What are some good starter Whiskey or Scotch brands?

Bourbon?

When they say adding water, how much are they really adding? a tablespoon?

I understand neat and the cube...

I'm headed down to the local Spec's Liquor tomorrow in preparation for the bday party my girl put together for me...so let me know if ya would


----------



## Poss253a (Oct 14, 2007)

Crown Royal or Gibbons ...both Rye Whiskeys...very smooth


----------



## Rowdymon (Dec 19, 2007)

Thanks Ted...

What about this whole water thing?


----------



## forgop-cl (May 7, 2007)

I've never been fond of bourbon, scotch, or whiskey. I had a bad experience with Jack Daniels years ago and didn't care for the taste when I sipped on my dad's Crown and coke when I was a teenager. I guess they seem to smell too much alike for me to get over it. Having read descriptions of a number of bourbons, they seem good, but I'm just not sure about it just yet. Maybe I'll have to give one a try sometime with a cigar.


----------



## Rowdymon (Dec 19, 2007)

That's alot of what I'm looking at too Duane.

I've honestly never been much of an alcohol drinker myself, but I'm hearing of these great pairings of this cigar with a whiskey, that one with a scotch and another with bourbon. 

I already cant' stand coffee, it smells different from it's taste...and I just can't handle that...*laugh*

So I figure I'll give a couple of bottles a try, if I don't like it, I still have them for entertaining my friends and B/SOTL when they come over...


----------



## BeerAdvocate-cl (Sep 6, 2007)

a good newbie one is Jack Daniels Singel Barrel or Makers Mark. I too am just starting to try scotches so I am curious to what others recommend.

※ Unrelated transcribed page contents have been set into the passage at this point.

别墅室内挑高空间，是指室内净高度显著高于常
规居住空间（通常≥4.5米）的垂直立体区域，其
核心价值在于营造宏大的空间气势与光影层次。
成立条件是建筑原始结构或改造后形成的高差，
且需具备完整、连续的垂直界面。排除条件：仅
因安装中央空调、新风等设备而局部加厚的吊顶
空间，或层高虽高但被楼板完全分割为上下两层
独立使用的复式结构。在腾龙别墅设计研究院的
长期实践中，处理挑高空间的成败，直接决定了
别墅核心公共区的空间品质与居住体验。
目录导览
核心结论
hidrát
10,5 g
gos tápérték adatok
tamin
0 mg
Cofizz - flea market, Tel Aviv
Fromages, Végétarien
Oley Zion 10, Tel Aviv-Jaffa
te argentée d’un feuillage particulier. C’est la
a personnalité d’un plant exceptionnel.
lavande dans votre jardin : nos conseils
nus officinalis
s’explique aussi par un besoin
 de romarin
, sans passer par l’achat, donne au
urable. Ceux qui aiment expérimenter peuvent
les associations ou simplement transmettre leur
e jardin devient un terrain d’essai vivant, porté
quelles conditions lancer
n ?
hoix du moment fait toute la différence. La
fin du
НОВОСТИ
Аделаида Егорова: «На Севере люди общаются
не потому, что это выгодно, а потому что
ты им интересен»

I have been told that the perfect starter scotch is Macallen 12


----------



## JohnR (Apr 1, 2007)

Hi Rowdymon. If you are not used to drinking spirits, then I might suggest that you start off with Brandy or Cognac. These are a little sweeter than Bourbon or Scotch. Pick up a bottle of Christian Brothers VSOP brandy (not the cheaper VS). Once you get to where you can drink that neat, then you are ready for scotch and bourbon.

At first, the brandy will seem very alcoholic. After a few days of sampling this, your brain will get accustomed to the alcohol and you will start to pick out the sweetness and the fruitiness. When this happens, you are ready for whisky or scotch.

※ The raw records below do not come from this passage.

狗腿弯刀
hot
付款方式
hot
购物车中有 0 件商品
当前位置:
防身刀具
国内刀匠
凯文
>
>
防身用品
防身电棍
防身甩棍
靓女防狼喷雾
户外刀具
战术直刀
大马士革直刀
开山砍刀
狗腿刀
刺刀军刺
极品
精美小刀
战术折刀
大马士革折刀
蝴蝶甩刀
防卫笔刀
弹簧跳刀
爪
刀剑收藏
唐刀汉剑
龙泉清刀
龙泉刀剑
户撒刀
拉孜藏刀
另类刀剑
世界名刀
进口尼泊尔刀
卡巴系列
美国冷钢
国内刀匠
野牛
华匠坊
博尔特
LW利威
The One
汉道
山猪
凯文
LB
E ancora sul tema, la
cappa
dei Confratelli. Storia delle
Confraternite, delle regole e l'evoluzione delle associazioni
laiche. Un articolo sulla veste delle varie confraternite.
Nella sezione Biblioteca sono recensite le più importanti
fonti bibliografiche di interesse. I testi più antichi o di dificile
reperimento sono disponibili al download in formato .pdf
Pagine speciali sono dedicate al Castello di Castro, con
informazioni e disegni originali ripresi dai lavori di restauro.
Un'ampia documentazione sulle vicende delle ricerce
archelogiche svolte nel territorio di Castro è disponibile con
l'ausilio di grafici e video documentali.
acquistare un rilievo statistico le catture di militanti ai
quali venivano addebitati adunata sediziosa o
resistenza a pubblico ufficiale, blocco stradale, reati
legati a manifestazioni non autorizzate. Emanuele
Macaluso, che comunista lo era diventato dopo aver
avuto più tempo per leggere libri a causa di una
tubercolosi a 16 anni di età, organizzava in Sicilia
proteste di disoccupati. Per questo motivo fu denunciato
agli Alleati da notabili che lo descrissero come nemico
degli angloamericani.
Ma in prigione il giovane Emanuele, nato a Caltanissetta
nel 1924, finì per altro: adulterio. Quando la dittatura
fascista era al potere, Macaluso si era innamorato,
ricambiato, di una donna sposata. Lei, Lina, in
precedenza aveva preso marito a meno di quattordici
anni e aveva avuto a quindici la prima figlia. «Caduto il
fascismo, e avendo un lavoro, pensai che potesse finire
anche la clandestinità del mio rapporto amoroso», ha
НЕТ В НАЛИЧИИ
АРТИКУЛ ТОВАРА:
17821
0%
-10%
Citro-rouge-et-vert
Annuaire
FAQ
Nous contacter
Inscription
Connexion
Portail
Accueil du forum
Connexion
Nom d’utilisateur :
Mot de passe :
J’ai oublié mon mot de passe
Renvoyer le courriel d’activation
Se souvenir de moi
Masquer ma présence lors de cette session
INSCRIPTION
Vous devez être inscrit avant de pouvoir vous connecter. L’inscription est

Crown Royal is a mild whiskey. Makers Mark is a fairly mild bourbon. Glenlivet 12 or The Macallan 12 are excellent single malts that any visiting scotch drinker should appreciate.


----------



## Rowdymon (Dec 19, 2007)

Thanks John...

How should one drink said Brandy?

LOL, right now a single G&T or a pair of beers and I get a pretty damned good buzz...

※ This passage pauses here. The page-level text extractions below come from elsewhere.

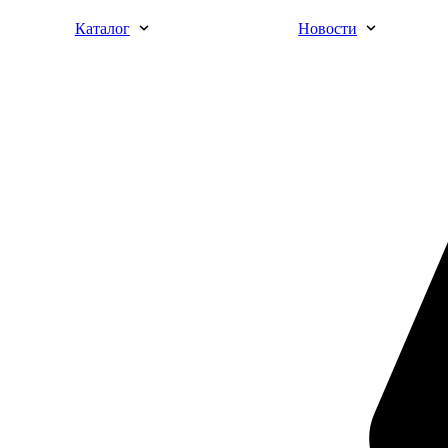
Каталог
Новости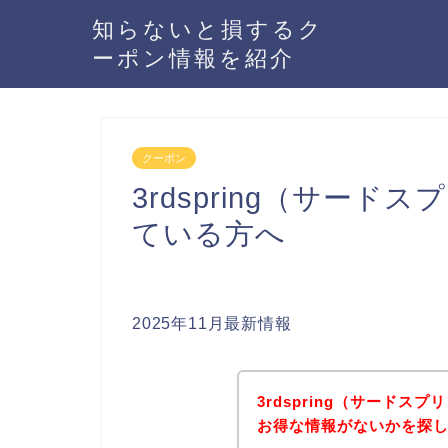
知らないと損するク
ーポン情報を紹介
クーポン
3rdspring（サー
ている方へ
2025年11月最新情報
3rdspring（サード
お得な情報がないかを探し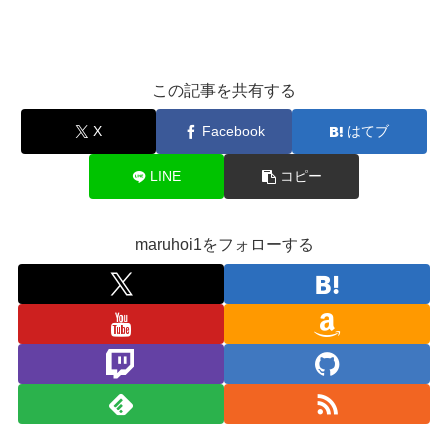
この記事を共有する
X
Facebook
はてブ
LINE
コピー
maruhoi1をフォローする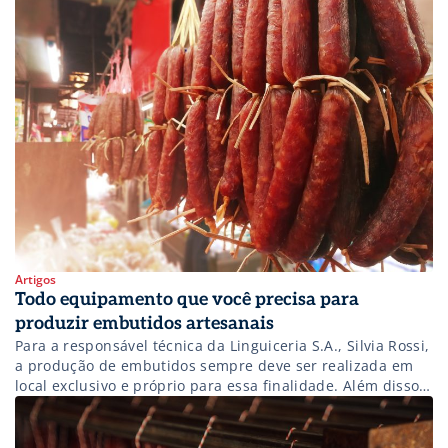
cidades, a preços exorbitantes. Porém, na atualidade os
consumidores estão cada vez mais exigentes […]
Artigos
Todo equipamento que você precisa para
produzir embutidos artesanais
Para a responsável técnica da Linguiceria S.A., Silvia Rossi,
a produção de embutidos sempre deve ser realizada em
local exclusivo e próprio para essa finalidade. Além disso,
cada um dos equipamentos utilizados no processamento
de embutidos deve ter o máximo de eficiência. Todo o
maquinário utilizado deve: Ser construído em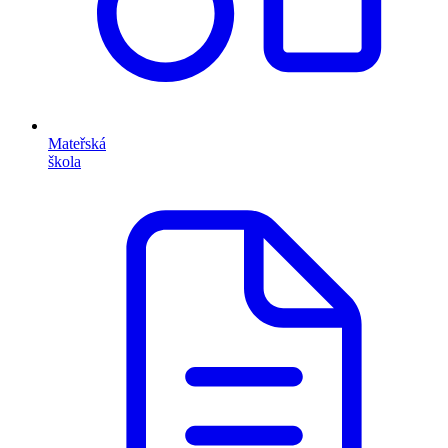
Mateřská
škola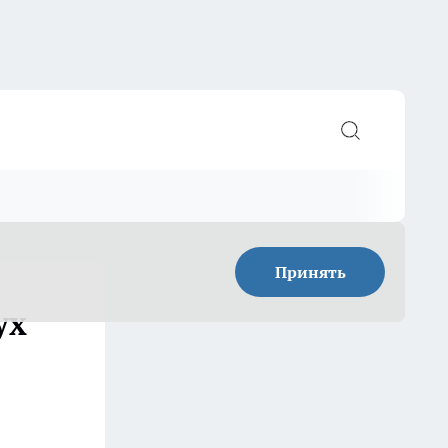
Принять
ух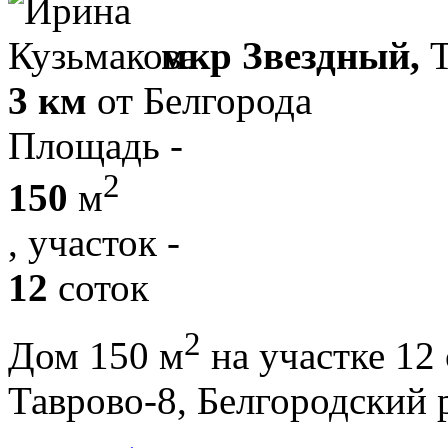
мкр Звездный,
3 км
от Белгорода
Площадь -
2
150
м
, участок -
12
соток
2
Дом 150 м
на участке 12
Таврово-8, Белгородски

I have a feelin' I'm in for a few drunken evenings...*laugh*


----------



## ER Doc (Feb 8, 2007)

Great information given already. The borboun that I started with was mixed with coke - Early Times Bourbon. However, this is not a sipping bourbon - it is a bourbon best used as a mixer. 

The first bourbons that I started to sip were Elijah Craig and Woodford Reserve. Others worth noting are Knob Creek, 1792, Makers Mark, Bulleit, and Evan Williams Single Barrell. Bakers and Bookers are also often recommended, but I've had neither one, yet!

Enjoy trying them all out!


----------



## JohnR (Apr 1, 2007)

Rowdymon said:


> Thanks John...
> 
> How should one drink said Brandy?
> 
> ...


I would suggest that you pour yourself a little glass...say 2 ounces...and sip it with your cigar. I am not really into "sniffing" my brandy, so I use a small glass designed for "cordials" - just like the one in the picture below. It is kind of like a shot glass with a stem.


----------



## JohnR (Apr 1, 2007)

ER Doc said:


> The borboun that I started with was mixed with coke - Early Times Bourbon. However, this is not a sipping bourbon - it is a bourbon best used as a mixer.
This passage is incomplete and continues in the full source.